Reflections on the Spanish Conquest and its Representation in the Philippines: El Pacto de Sangre (1886, The Blood Compact) by Juan Luna (1857-1899)
REGIONAL SOCIAL AND CULTURAL STUDIES PROGRAMME
The Politics of Art in Southeast Asia Seminar Series
About the Seminar
The Spanish Conquest represents a founding event, a genuine milestone, for the societies of the Spanish Empire, including the Philippines, and still permeates the national imaginaries of Latin American countries. The Conquista has been constantly reinterpreted for political and identity purposes since the 16th century. In the 19th century, the new American republics referred to it as a devastating cataclysm in their nationalist discourses, in order to legitimize the idea of independence from the Spanish metropole. Surprisingly, from the same period, the oil-on-canvas El pacto de sangre (1886, The Blood Compact) by Juan Luna y Novicio (1857–1899), today a Filipino “national” hero, assumes a different representation and meaning.
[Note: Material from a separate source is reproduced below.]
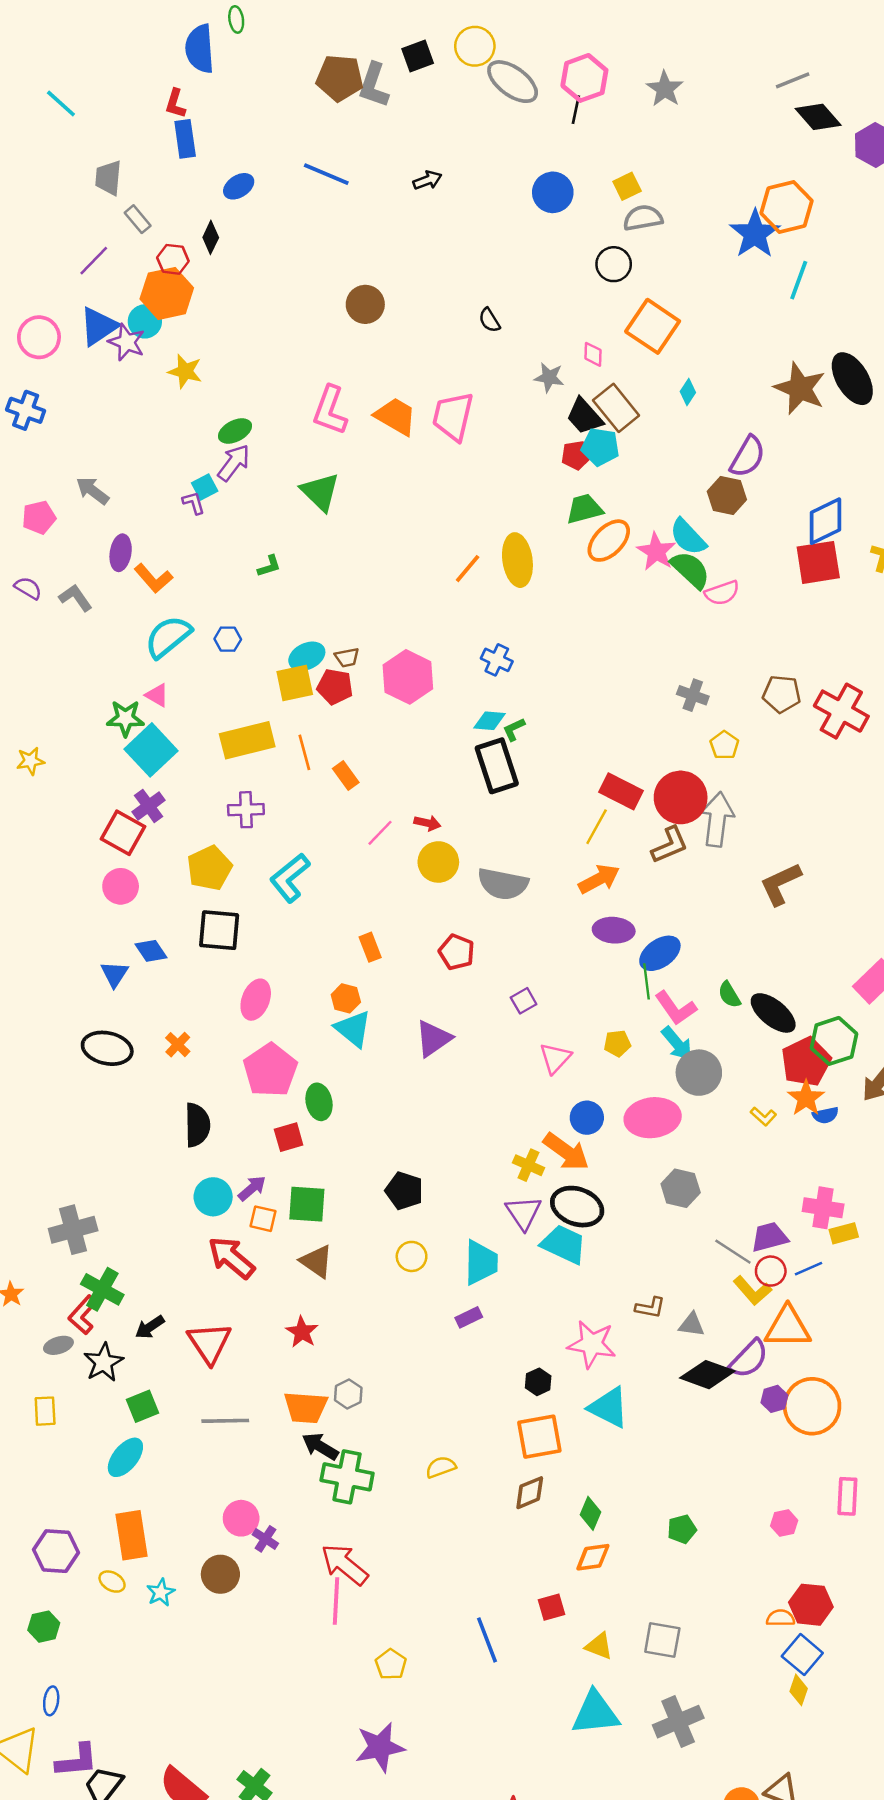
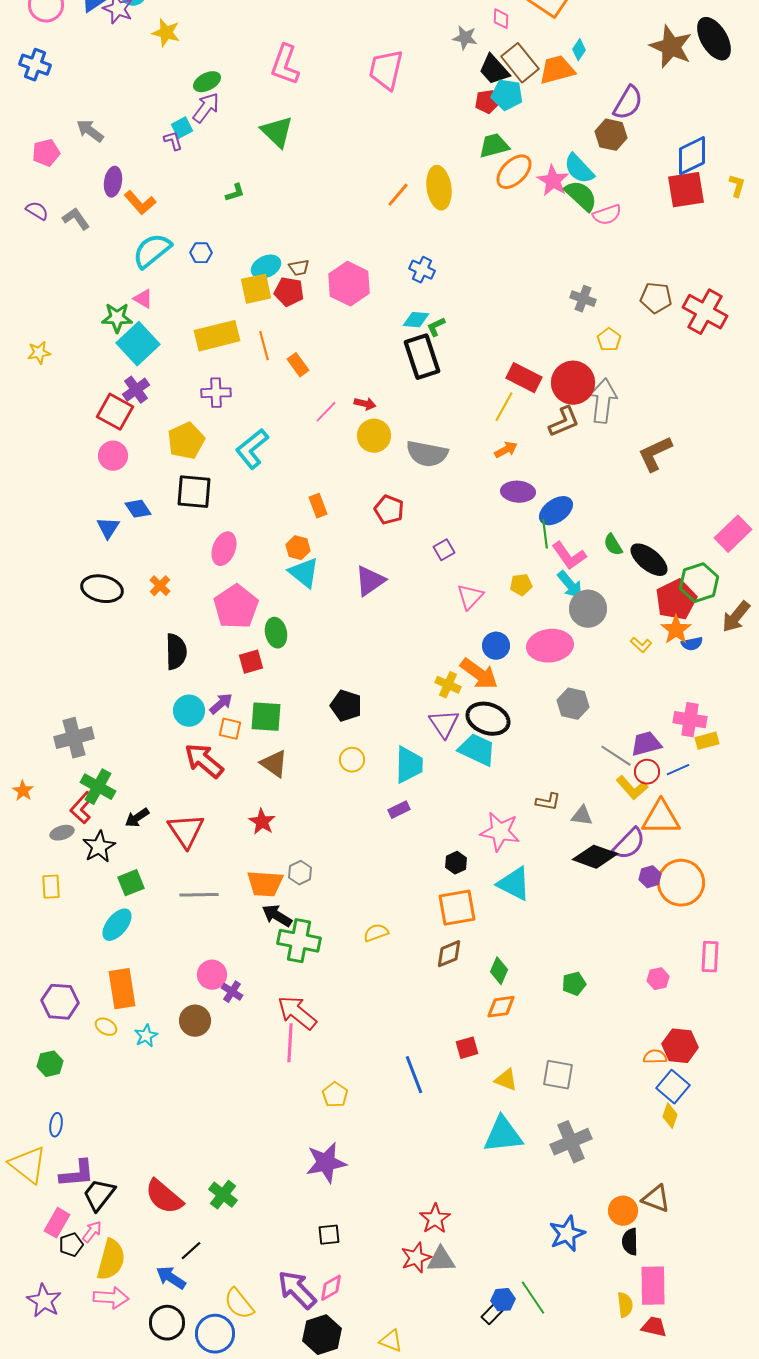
orange trapezoid: (396, 416) -> (557, 70), moved, turned -45
orange arrow: (599, 879) -> (506, 450), size x0.7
Luna was a close friend of José Rizal in Europe and a leading representative of the Propaganda Movement, expressing a growing Filipino national consciousness. However, analyzing The Blood Compact from the perspective of Hispanic cultural studies shows that Luna painted the perfect opposite of the Leyenda Negra (Black Legend), a version of the Conquista highlighting the illegitimacy of the Spanish colonial presence in the Philippines. In contrast, The Blood Compact depicts the peaceful and even friendly meeting of the two peoples, through the sandugo ritual between Datu Sikatuna de Bohol and Miguel López de Legazpi, in 1565. This version of the Conquista invites us to comprehend the Philippineness underlined by the pictorial discourse in connection with a larger belonging and cultural identity, the Hispanidad (Hispanity), and to consider Luna’s ilustrado position as proto-nationalistic – as defined by Eric Hobsbawm – rather than nationalistic.
About the Speaker
Emmanuelle Sinardet is a professor of Latin American studies at Paris Ouest Nanterre University, where she teaches Latin American economic, political and cultural history. She is in charge of the Centre d’Études Équatoriennes in the CRIIA (Centre de Recherches Ibériques et Ibéro-américaines). Her research focuses on nation-building, nationalism and cultural policies in the 19th and 20th centuries. Since 2015, she has been a member of the Academia Nacional de Historia del Ecuador. Her last published book as an author (in French) is Shaping the New Ecuadorian Citizen (1895-1925): Nation Building Process during the Liberal Revolution through Moral and Civic Instruction (Presses Universitaires de Paris Ouest, 2015). Her last published work as an editor (in French and Spanish) is Cultural heritage(s) in Ecuador: Cultural and conservation policies (HISTOIRE(S) de l’Amérique latine, n° 10, 2014, hisal.org).